上記実施例及び比較例から、膜厚15?45ミクロンの範囲のポリプロピレンフィルムを介在させると、印面外観、捺印印影共に良好であり、非滲み出し部厚は30?45ミクロンの範囲であろうということが推定でき、膜厚30ミクロンのポリエチレンフィルムを介在させると、印面外観、捺印印影共に良好であり、非滲み出し部厚が40ミクロンであるということ、膜厚70ミクロンのポリプロピレンフィルムを介在させると、印面外観、捺印印影共不良で熱可塑性樹脂が溶融しないこと、フィルムを介在させないと、印面外観、捺印印影共不良で、印面に発熱インキが付着することが窺える。

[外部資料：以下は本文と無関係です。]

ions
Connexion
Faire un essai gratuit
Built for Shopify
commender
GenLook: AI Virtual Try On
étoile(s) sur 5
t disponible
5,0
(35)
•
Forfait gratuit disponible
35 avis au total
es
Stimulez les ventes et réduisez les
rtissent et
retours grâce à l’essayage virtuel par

しかしながら、これら実施例のうち膜厚が最も薄い実施例1の15ミクロンは、特定事項aで規定された透明フィルムの厚みの下限の10ミクロンを相当上回っており、実施例のうち膜厚が最も厚い実施例3の45ミクロンは、特定事項aで規定された透明フィルムの厚みの上限の50ミクロンを相当下回っており、フィルムを介在させた唯一の比較例1の膜厚70ミクロンは、上限の50ミクロンをはるかに上回っており、10ミクロン≦膜厚<15ミクロン、45ミクロン<膜厚≦50ミクロンのフィルムを介在させた場合、下限の10ミクロンを僅かに下回る膜厚や、上限の50ミクロンから70ミクロンまでの膜厚のフィルムを介在させた場合について例が無く、数値範囲の上下限を裏付ける実施例が示されていない。

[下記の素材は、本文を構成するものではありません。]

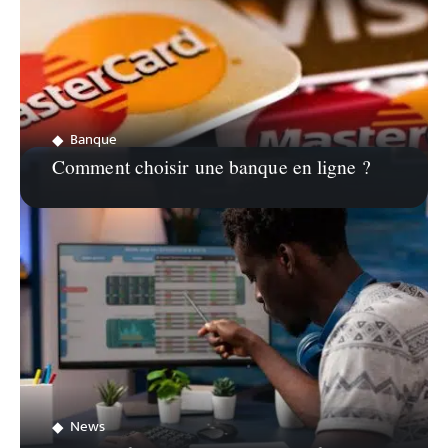
Banque
Comment choisir une banque en ligne ?
News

したがって、フィルムの厚み10?50ミクロンが何を根拠に導き出されたものか理解できない。
又、ポリエチレンフィルムについては膜厚が30ミクロンのものが1例のみ記載されているが、ポリ塩化ビニールフィルムを介在させた場合については実施例が皆無であり、ポリプロピレンフィルム、ポリエチレンフィルム、ポリ塩化ビニールフィルムが、他のフィルムと比較してなぜ好ましいかも記載されておらず、何を根拠に、透明フィルムの材質をポリ塩化ビニール、ポリエチレン、ポリプロピレンのいずれかと限定したのか不明である。

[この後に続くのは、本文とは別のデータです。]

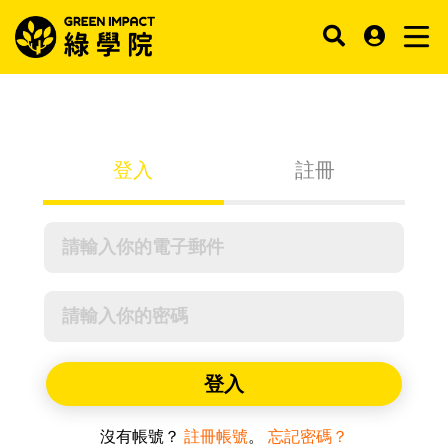
登入
註冊
登入
沒有帳號？
註冊帳號
。
忘記密碼？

非滲み出し部厚の数値を30ミクロン以上とした点は、上記表1の実施例1乃至3のみが根拠であるが、実施例1乃至3から、膜厚が45ミクロン以下のポリプロピレンフィルムを介在させた場合、膜厚が30ミクロン以下のポリエチレンフィルムを介在させた場合には、30ミクロン以上の厚みの非滲み出し部が形成されることが推定できるが、熱伝達が異なるポリ塩化ビニール、ポリエチレン、ポリプロピレンのいずれを介在させても、フィルムの膜厚が10?50ミクロンの範囲にあれば、非滲み出し部の厚みを左右する要因と認められる発熱インキの種類、赤外線の波長や照射エネルギー等を度外視して、常に、30ミクロン以上の厚みの非滲み出し部が形成されるとは考えられない。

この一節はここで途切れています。